ABOUT THIS EXERCISE
Keep every line of the data below that has the string "elevi" and present those lines.

THE DATA
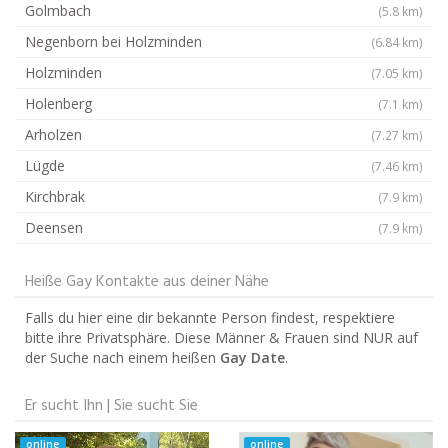
Golmbach
(5.8 km)
Negenborn bei Holzminden
(6.84 km)
Holzminden
(7.05 km)
Holenberg
(7.1 km)
Arholzen
(7.27 km)
Lügde
(7.46 km)
Kirchbrak
(7.9 km)
Deensen
(7.9 km)
Heiße Gay Kontakte aus deiner Nähe
Falls du hier eine dir bekannte Person findest, respektiere
bitte ihre Privatsphäre. Diese Männer & Frauen sind NUR auf
der Suche nach einem heißen
Gay Date
.
Er sucht Ihn | Sie sucht Sie
online
online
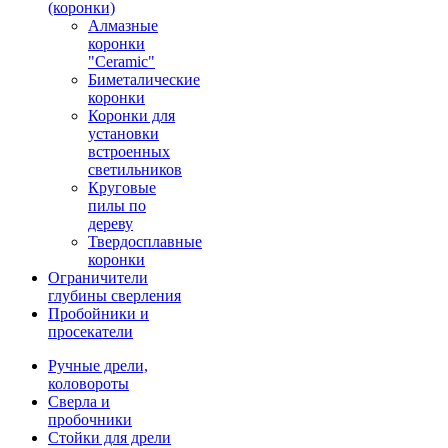
(коронки)
Алмазные
коронки
"Ceramic"
Биметалические
коронки
Коронки для
установки
встроенных
светильников
Круговые
пилы по
дереву
Твердосплавные
коронки
Ограничители
глубины сверления
Пробойники и
просекатели
Ручные дрели,
коловороты
Сверла и
пробочники
Стойки для дрели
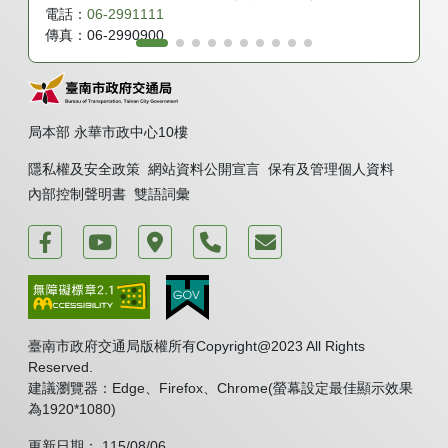
電話：
06-2991111
傳真：
06-2990900
局本部 永華市政中心10樓
隱私權及安全政策
網站資料公開宣言
保有及管理個人資料
內部控制聲明書
雙語詞彙
運轉台南好交通
臺南市政府交通局 新聞頻道
臺南市政府永華市政中心
電話
我要發表意見
臺南市政府交通局版權所有Copyright@2023 All Rights
Reserved.
建議瀏覽器：Edge、Firefox、Chrome(螢幕設定最佳顯示效果
為1920*1080)
更新日期： 115/08/06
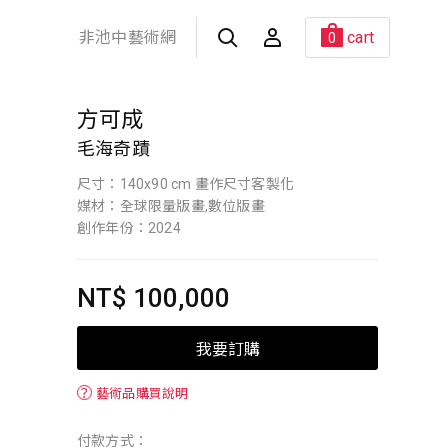
非池中藝術網
cart
0
方可成
毛海奇蹟
尺寸：140x90 cm 畫作尺寸客製化
媒材：全球限量版畫,數位版畫
創作年份：2024
NT$ 100,000
我要訂購
？
藝術品購買說明
付款方式：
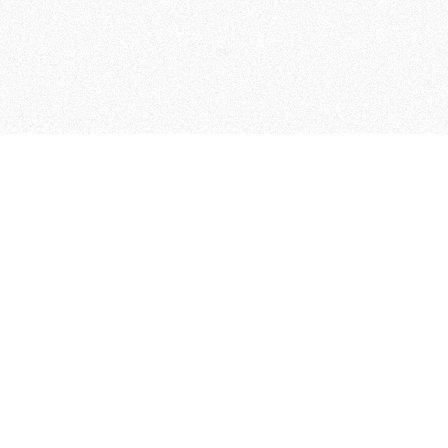
 che riunisce cinque testate giornalistiche, che oltr
rganizza eventi di vario genere, smuove le coscienze, s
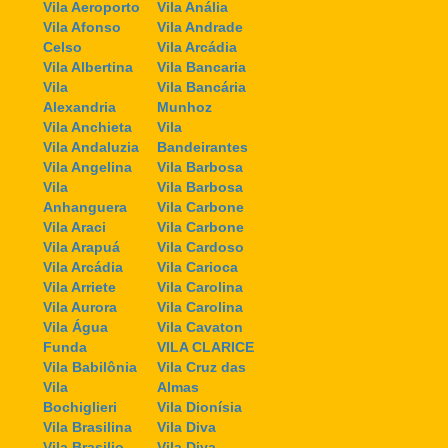
Vila Aeroporto
Vila Anália
Vila Afonso
Vila Andrade
Celso
Vila Arcádia
Vila Albertina
Vila Bancaria
Vila
Vila Bancária
Alexandria
Munhoz
Vila Anchieta
Vila
Vila Andaluzia
Bandeirantes
Vila Angelina
Vila Barbosa
Vila
Vila Barbosa
Anhanguera
Vila Carbone
Vila Araci
Vila Carbone
Vila Arapuá
Vila Cardoso
Vila Arcádia
Vila Carioca
Vila Arriete
Vila Carolina
Vila Aurora
Vila Carolina
Vila Água
Vila Cavaton
Funda
VILA CLARICE
Vila Babilônia
Vila Cruz das
Vila
Almas
Bochiglieri
Vila Dionísia
Vila Brasilina
Vila Diva
Vila Brasilio
Vila Diva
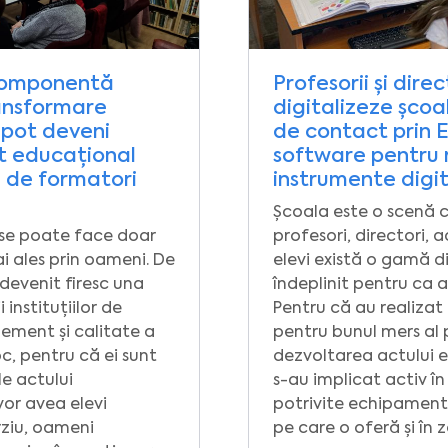
 componentă
Profesorii și direc
ransformare
digitalizeze școa
i pot deveni
de contact prin 
ut educațional
software pentru r
e de formatori
instrumente digi
Școala este o scenă cu
 se poate face doar
profesori, directori, a
i ales prin oameni. De
elevi există o gamă di
 devenit firesc una
îndeplinit pentru ca 
 instituțiilor de
Pentru că au realizat
ement și calitate a
pentru bunul mers al 
oc, pentru că ei sunt
dezvoltarea actului e
le actului
s-au implicat activ în
vor avea elevi
potrivite echipamente
rziu, oameni
pe care o oferă și în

EXERCISE RESULT
elevi există o gamă di
vor avea elevi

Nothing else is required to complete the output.